Не все. И далеко не с протокольной точностью.
О многом она рассказывала мне сама. О том, например, как в восемь лет, забравшись на пятиметровую вышку, кричала на весь пляж «Полундра!» и летела головой вниз.
Я, увы, не унаследовал ни ее удали, ни ее отваги. Разве смог бы, воспитывая силу воли, ошпарить кипятком палец, как это делает в повести моя героиня?!
В реальности все было куда страшнее. Получив срок (до сих пор не знаю – за что; мелкая какая-то кража в послевоенной голодухе), моя матушка, чтобы не идти по этапу, где треть зэков погибало, опрокинула на ногу бурлящий котелок, предварительно натянув шерстяной носок. Шрамы остались на всю жизнь… Зато она осталась на материке, и даже, поправившись, выступала в тамошней самодеятельности. «Чилита! – кричали ей из зала. – Про Ялту!» И она пела про Ялту, где «цветет золотой виноград» и «где цикады ночами звенят».
Я обожал эти ее песенки и щедро вставил в повесть, но там моя героиня поет их не в лагере, а на сибирской стройке, куда завербовалась добровольно.
Добровольно уходит на фронт и отец Джека, но эта душещипательная сцена выдумана с начала до конца. Настоящий мой отец, с которым мать так и не успела расписаться, был осужден незадолго до начала войны (не рассчитал силы, занося над чьей-то физиономией кулак профессионального акробата) и уже в августе 41-го, за четыре месяца до моего рождения, загремел на передовую в качестве пушечного мяса.

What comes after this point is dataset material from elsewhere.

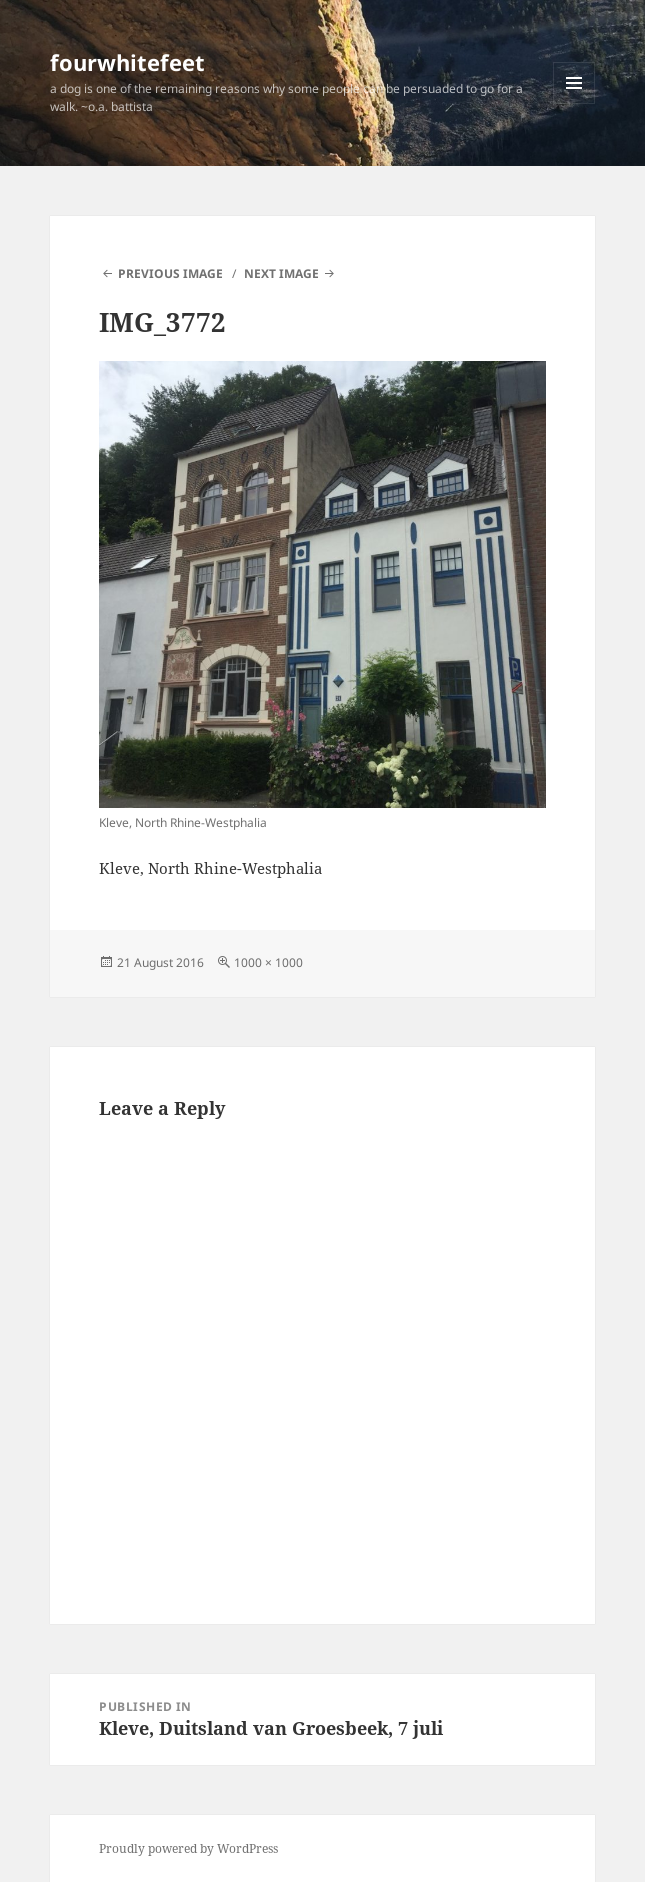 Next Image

Словом, к моей повести нельзя отнести слова, которые сказал один кюре о сочинении своего прихожанина, писателя Жюля Ренара: «Он написал „Рыжика“, чтобы отомстить своей матери».
Не только матери, добавил бы я, но всем близким. Это ведь в этой книге брошено мимоходом: «Не всякому посчастливится родиться сиротой».
Я понимаю эти слова. Да, понимаю… Но мстить женщине, которая родила меня, я не пытался – я лишь хотел постичь, что все-таки скрывается за столь хорошо знакомой мне с детства формулой «Так сложилась жизнь». Хотел заглянуть не только в прошлое матери, но и в ее будущее. В ее старость.
Знаю, сколь растяжимо это понятие. Когда в детстве смотришь, задрав голову, на уходящую в поднебесье пирамиду, то не особенно-то различаешь за толщей лет, кому шестьдесят, а кому за восемьдесят. Моей Людмиле Владимировне – сорок шесть, но она вдруг чувствует себя старухой, и это – кульминационный момент повести. Быть может, думаю я сейчас, тут просто-напросто бессознательная месть автора – в том самом смысле, какой вкладывал в это слово французский кюре? Бог весть.
Итак, кому за восемьдесят, а кому под шестьдесят – все одинаково далеко и одинаково скучно. Неужели, удивлялся я ребенком, и им тоже интересно жить?
Им.
Вот Савельевна, что продавала семечки у ворот (я даже имени не изменил, описывая ее в одной из повестей). Вот жившая в нашем дворе ветхая старушонка, которую мы звали «йод с молоком». Так и вопили – «Йод с молоком! Йод с молоком!» – проносясь как торпеды под ее распахнутым, с белыми занавесочками оконцем. Но это что! Сколько раз, подкараулив ее где-нибудь на улице, сообщали: «Бабушка, у вас дом горит!» – и она верила. Всполошившийся взгляд метался от лица к лицу с доверчивым, детским каким-то испугом. На ногах, как сейчас помню, были стоптанные ботики. Довоенные еще.
О, эти ботики! Эти белые занавесочки на окне!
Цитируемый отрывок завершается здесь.